31 MARCH 1939, Page 6

A SPECTATOR'S NOTEBOOK

RUMOURS of Cabinet disagreement multiply, in spite of the Prime Minister's repudiation of them, with Sir John Simon's name prominent. If conscription is under discussion it is natural that he should be suspected of pulling back where others are for pushing forward, for he resigned from the Cabinet on the conscription issue in 1916 ; if the suspicion is unjustified he can set it at rest with a word. (Not, of course, that opposition to conscription now is to be criticised ; the case against conscription is strong.) If the difference is between a strong foreign policy and a weak it is natural that the Chancellor of the Exchequer should be assumed to favour the latter, in view of the speech he made in the House of Commons on March 15th, scouting the idea of entering into mutual-commitment pacts with other countries—a contention which was subsequently explained not to represent the Government's considered view, and which was completely inconsistent with the policy outlined by Lord Halifax in the House of Lords five days later.

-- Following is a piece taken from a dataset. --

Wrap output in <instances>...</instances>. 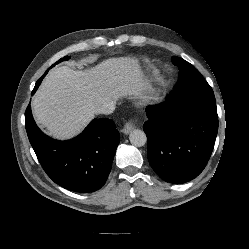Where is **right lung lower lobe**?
<instances>
[{"mask_svg": "<svg viewBox=\"0 0 249 249\" xmlns=\"http://www.w3.org/2000/svg\"><path fill=\"white\" fill-rule=\"evenodd\" d=\"M25 122L36 156L55 183L75 192H93L105 184L119 144V132L112 120L94 119L69 141H57L45 135L35 124L30 105L25 112Z\"/></svg>", "mask_w": 249, "mask_h": 249, "instance_id": "98d812e1", "label": "right lung lower lobe"}]
</instances>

In any case it is anomalous and disturbing that two of the four men primarily engaged in shaping the country's foreign policy at this critical juncture should be Sir John Simon, whose tenure of the Foreign Secretaryship was little short of dis- astrous, and Sir Samuel Hoare, who, admirably as he has directed other departments, had to resign the Foreign Office in singularly unhappy circumstances.